### Exercise instructions
Each entry should be duplicated verbatim; its pictures should not be.

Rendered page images

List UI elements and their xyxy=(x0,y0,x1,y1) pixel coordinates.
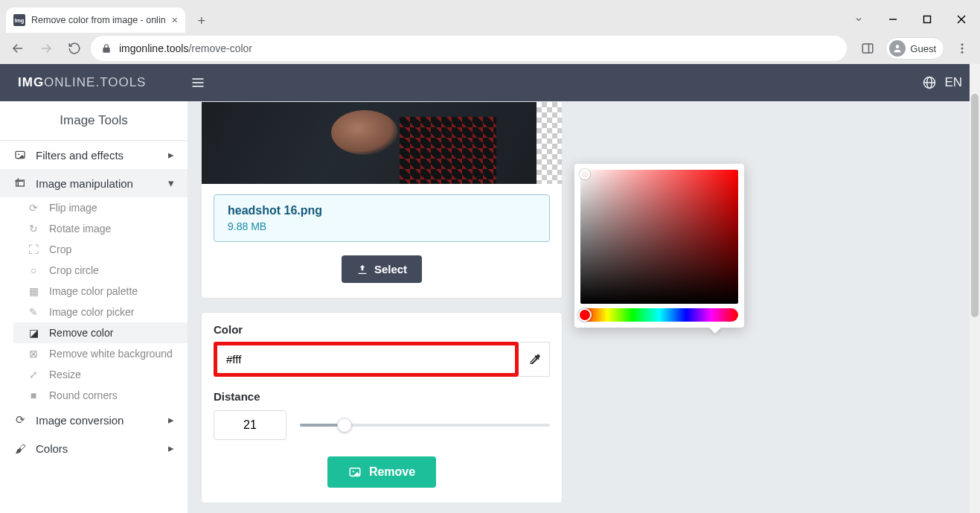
sidebar-group-colors[interactable]: 🖌 Colors ▸ xyxy=(0,434,188,462)
upload-icon xyxy=(356,264,368,275)
remove-icon: ◪ xyxy=(27,327,40,339)
svg-point-10 xyxy=(961,48,964,50)
scrollbar-thumb[interactable] xyxy=(971,94,979,317)
browser-chrome: Remove color from image - onlin × + imgo… xyxy=(0,0,980,64)
panel-icon[interactable] xyxy=(856,36,880,60)
transparency-checker xyxy=(537,102,562,184)
sidebar-item-crop[interactable]: ⛶Crop xyxy=(13,239,188,260)
chevron-down-icon: ▾ xyxy=(168,176,174,190)
color-label: Color xyxy=(214,323,550,336)
file-size: 9.88 MB xyxy=(228,220,536,232)
kebab-menu-icon[interactable] xyxy=(950,36,974,60)
site-logo[interactable]: IMGONLINE.TOOLS xyxy=(18,75,146,90)
hue-slider[interactable] xyxy=(580,308,738,322)
sidebar-group-filters[interactable]: Filters and effects ▸ xyxy=(0,141,188,169)
rotate-icon: ↻ xyxy=(27,223,40,235)
image-icon xyxy=(13,149,27,161)
minimize-button[interactable] xyxy=(879,8,907,31)
sidebar-item-crop-circle[interactable]: ○Crop circle xyxy=(13,260,188,281)
svg-rect-1 xyxy=(924,16,931,23)
lock-icon xyxy=(101,43,112,54)
sidebar-item-color-picker[interactable]: ✎Image color picker xyxy=(13,302,188,322)
sidebar: Image Tools Filters and effects ▸ Image … xyxy=(0,101,188,513)
eyedropper-icon: ✎ xyxy=(27,306,40,318)
nav-forward-button[interactable] xyxy=(34,36,58,60)
maximize-button[interactable] xyxy=(913,8,941,31)
sidebar-group-label: Image conversion xyxy=(36,414,124,427)
svg-point-24 xyxy=(353,471,354,472)
color-input[interactable] xyxy=(217,345,515,373)
image-icon xyxy=(348,465,362,479)
popover-arrow xyxy=(708,327,722,334)
square-icon: ■ xyxy=(27,389,40,401)
circle-icon: ○ xyxy=(27,264,40,276)
file-name: headshot 16.png xyxy=(228,204,536,217)
image-preview xyxy=(202,102,562,184)
chevron-right-icon: ▸ xyxy=(168,413,174,427)
main-content: headshot 16.png 9.88 MB Select Color xyxy=(188,101,980,513)
file-info-chip: headshot 16.png 9.88 MB xyxy=(214,194,550,242)
sidebar-submenu-manipulation: ⟳Flip image ↻Rotate image ⛶Crop ○Crop ci… xyxy=(0,197,188,406)
svg-point-11 xyxy=(961,51,964,54)
refresh-icon: ⟳ xyxy=(27,202,40,214)
color-picker-popover[interactable] xyxy=(574,164,744,328)
chevron-right-icon: ▸ xyxy=(168,148,174,162)
resize-icon: ⤢ xyxy=(27,369,40,380)
refresh-icon: ⟳ xyxy=(13,413,27,427)
language-label: EN xyxy=(944,75,962,90)
image-icon: ▦ xyxy=(27,285,40,297)
chevron-right-icon: ▸ xyxy=(168,442,174,455)
sidebar-group-conversion[interactable]: ⟳ Image conversion ▸ xyxy=(0,406,188,434)
sidebar-item-remove-white[interactable]: ⊠Remove white background xyxy=(13,343,188,364)
page-scrollbar[interactable] xyxy=(970,64,980,513)
favicon xyxy=(13,14,25,26)
distance-slider[interactable] xyxy=(300,418,550,433)
upload-card: headshot 16.png 9.88 MB Select xyxy=(201,101,563,299)
svg-rect-6 xyxy=(863,44,874,53)
svg-point-9 xyxy=(961,43,964,45)
sidebar-item-rotate[interactable]: ↻Rotate image xyxy=(13,218,188,239)
language-switch[interactable]: EN xyxy=(922,75,962,90)
crop-icon xyxy=(13,177,27,189)
hue-thumb[interactable] xyxy=(578,308,592,322)
menu-toggle-button[interactable] xyxy=(190,75,205,90)
remove-button[interactable]: Remove xyxy=(327,456,436,488)
color-input-highlight xyxy=(214,342,519,377)
tab-strip: Remove color from image - onlin × + xyxy=(0,6,980,33)
sidebar-item-flip[interactable]: ⟳Flip image xyxy=(13,197,188,218)
brush-icon: 🖌 xyxy=(13,442,27,455)
nav-back-button[interactable] xyxy=(6,36,30,60)
sidebar-group-manipulation[interactable]: Image manipulation ▾ xyxy=(0,169,188,197)
sidebar-title: Image Tools xyxy=(0,101,188,141)
sidebar-item-palette[interactable]: ▦Image color palette xyxy=(13,281,188,302)
options-card: Color Distance xyxy=(201,312,563,503)
tab-title: Remove color from image - onlin xyxy=(31,15,166,25)
saturation-value-panel[interactable] xyxy=(580,170,738,304)
app-header: IMGONLINE.TOOLS EN xyxy=(0,64,980,101)
eyedropper-button[interactable] xyxy=(519,342,550,377)
address-bar[interactable]: imgonline.tools/remove-color xyxy=(91,36,847,61)
tab-close-icon[interactable]: × xyxy=(172,14,178,26)
sidebar-item-resize[interactable]: ⤢Resize xyxy=(13,364,188,385)
close-window-button[interactable] xyxy=(947,8,976,31)
distance-input[interactable] xyxy=(214,410,286,440)
eyedropper-icon xyxy=(528,353,541,366)
crop-icon: ⛶ xyxy=(27,243,40,255)
sidebar-item-remove-color[interactable]: ◪Remove color xyxy=(13,322,188,343)
reload-button[interactable] xyxy=(63,36,86,60)
sv-cursor[interactable] xyxy=(580,169,590,179)
chevron-down-icon[interactable] xyxy=(845,8,873,31)
slider-thumb[interactable] xyxy=(337,418,352,433)
svg-point-8 xyxy=(896,45,900,48)
browser-tab[interactable]: Remove color from image - onlin × xyxy=(6,7,185,33)
browser-toolbar: imgonline.tools/remove-color Guest xyxy=(0,33,980,64)
sidebar-item-round-corners[interactable]: ■Round corners xyxy=(13,385,188,406)
remove-bg-icon: ⊠ xyxy=(27,348,40,360)
new-tab-button[interactable]: + xyxy=(191,10,212,31)
profile-chip[interactable]: Guest xyxy=(885,37,944,60)
avatar-icon xyxy=(889,40,906,57)
svg-point-19 xyxy=(18,153,19,155)
profile-label: Guest xyxy=(910,43,936,54)
distance-label: Distance xyxy=(214,390,550,403)
select-file-button[interactable]: Select xyxy=(342,255,422,283)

### Result of the exercise
List UI elements and their xyxy=(x0,y0,x1,y1) pixel coordinates.
sidebar-group-colors[interactable]: 🖌 Colors ▸ xyxy=(0,434,188,462)
upload-icon xyxy=(356,264,368,275)
remove-icon: ◪ xyxy=(27,327,40,339)
svg-point-10 xyxy=(961,48,964,50)
scrollbar-thumb[interactable] xyxy=(971,94,979,317)
browser-chrome: Remove color from image - onlin × + imgo… xyxy=(0,0,980,64)
panel-icon[interactable] xyxy=(856,36,880,60)
transparency-checker xyxy=(537,102,562,184)
sidebar-item-crop[interactable]: ⛶Crop xyxy=(13,239,188,260)
chevron-down-icon: ▾ xyxy=(168,176,174,190)
color-label: Color xyxy=(214,323,550,336)
file-size: 9.88 MB xyxy=(228,220,536,232)
kebab-menu-icon[interactable] xyxy=(950,36,974,60)
site-logo[interactable]: IMGONLINE.TOOLS xyxy=(18,75,146,90)
hue-slider[interactable] xyxy=(580,308,738,322)
sidebar-group-filters[interactable]: Filters and effects ▸ xyxy=(0,141,188,169)
rotate-icon: ↻ xyxy=(27,223,40,235)
image-icon xyxy=(13,149,27,161)
minimize-button[interactable] xyxy=(879,8,907,31)
sidebar-item-crop-circle[interactable]: ○Crop circle xyxy=(13,260,188,281)
svg-rect-1 xyxy=(924,16,931,23)
lock-icon xyxy=(101,43,112,54)
sidebar-item-color-picker[interactable]: ✎Image color picker xyxy=(13,302,188,322)
sidebar: Image Tools Filters and effects ▸ Image … xyxy=(0,101,188,513)
eyedropper-icon: ✎ xyxy=(27,306,40,318)
nav-forward-button[interactable] xyxy=(34,36,58,60)
maximize-button[interactable] xyxy=(913,8,941,31)
sidebar-group-label: Image conversion xyxy=(36,414,124,427)
svg-point-24 xyxy=(353,471,354,472)
color-input[interactable] xyxy=(217,345,515,373)
image-icon xyxy=(348,465,362,479)
popover-arrow xyxy=(708,327,722,334)
square-icon: ■ xyxy=(27,389,40,401)
circle-icon: ○ xyxy=(27,264,40,276)
file-name: headshot 16.png xyxy=(228,204,536,217)
image-preview xyxy=(202,102,562,184)
chevron-right-icon: ▸ xyxy=(168,413,174,427)
main-content: headshot 16.png 9.88 MB Select Color xyxy=(188,101,980,513)
file-info-chip: headshot 16.png 9.88 MB xyxy=(214,194,550,242)
sidebar-submenu-manipulation: ⟳Flip image ↻Rotate image ⛶Crop ○Crop ci… xyxy=(0,197,188,406)
svg-point-11 xyxy=(961,51,964,54)
refresh-icon: ⟳ xyxy=(27,202,40,214)
color-picker-popover[interactable] xyxy=(574,164,744,328)
chevron-right-icon: ▸ xyxy=(168,148,174,162)
resize-icon: ⤢ xyxy=(27,369,40,380)
refresh-icon: ⟳ xyxy=(13,413,27,427)
language-label: EN xyxy=(944,75,962,90)
image-icon: ▦ xyxy=(27,285,40,297)
chevron-right-icon: ▸ xyxy=(168,442,174,455)
sidebar-group-conversion[interactable]: ⟳ Image conversion ▸ xyxy=(0,406,188,434)
sidebar-item-remove-white[interactable]: ⊠Remove white background xyxy=(13,343,188,364)
page-scrollbar[interactable] xyxy=(970,64,980,513)
favicon xyxy=(13,14,25,26)
distance-slider[interactable] xyxy=(300,418,550,433)
upload-card: headshot 16.png 9.88 MB Select xyxy=(201,101,563,299)
svg-rect-6 xyxy=(863,44,874,53)
svg-point-9 xyxy=(961,43,964,45)
sidebar-item-rotate[interactable]: ↻Rotate image xyxy=(13,218,188,239)
language-switch[interactable]: EN xyxy=(922,75,962,90)
crop-icon xyxy=(13,177,27,189)
hue-thumb[interactable] xyxy=(578,308,592,322)
menu-toggle-button[interactable] xyxy=(190,75,205,90)
remove-button[interactable]: Remove xyxy=(327,456,436,488)
color-input-highlight xyxy=(214,342,519,377)
tab-strip: Remove color from image - onlin × + xyxy=(0,6,980,33)
sidebar-item-flip[interactable]: ⟳Flip image xyxy=(13,197,188,218)
brush-icon: 🖌 xyxy=(13,442,27,455)
nav-back-button[interactable] xyxy=(6,36,30,60)
sidebar-group-manipulation[interactable]: Image manipulation ▾ xyxy=(0,169,188,197)
sidebar-title: Image Tools xyxy=(0,101,188,141)
sidebar-item-palette[interactable]: ▦Image color palette xyxy=(13,281,188,302)
options-card: Color Distance xyxy=(201,312,563,503)
tab-title: Remove color from image - onlin xyxy=(31,15,166,25)
saturation-value-panel[interactable] xyxy=(580,170,738,304)
app-header: IMGONLINE.TOOLS EN xyxy=(0,64,980,101)
eyedropper-button[interactable] xyxy=(519,342,550,377)
address-bar[interactable]: imgonline.tools/remove-color xyxy=(91,36,847,61)
tab-close-icon[interactable]: × xyxy=(172,14,178,26)
sidebar-item-resize[interactable]: ⤢Resize xyxy=(13,364,188,385)
close-window-button[interactable] xyxy=(947,8,976,31)
distance-input[interactable] xyxy=(214,410,286,440)
eyedropper-icon xyxy=(528,353,541,366)
crop-icon: ⛶ xyxy=(27,243,40,255)
sidebar-item-remove-color[interactable]: ◪Remove color xyxy=(13,322,188,343)
reload-button[interactable] xyxy=(63,36,86,60)
sv-cursor[interactable] xyxy=(580,169,590,179)
chevron-down-icon[interactable] xyxy=(845,8,873,31)
slider-thumb[interactable] xyxy=(337,418,352,433)
svg-point-8 xyxy=(896,45,900,48)
browser-tab[interactable]: Remove color from image - onlin × xyxy=(6,7,185,33)
browser-toolbar: imgonline.tools/remove-color Guest xyxy=(0,33,980,64)
sidebar-item-round-corners[interactable]: ■Round corners xyxy=(13,385,188,406)
remove-bg-icon: ⊠ xyxy=(27,348,40,360)
new-tab-button[interactable]: + xyxy=(191,10,212,31)
profile-chip[interactable]: Guest xyxy=(885,37,944,60)
avatar-icon xyxy=(889,40,906,57)
svg-point-19 xyxy=(18,153,19,155)
profile-label: Guest xyxy=(910,43,936,54)
distance-label: Distance xyxy=(214,390,550,403)
select-file-button[interactable]: Select xyxy=(342,255,422,283)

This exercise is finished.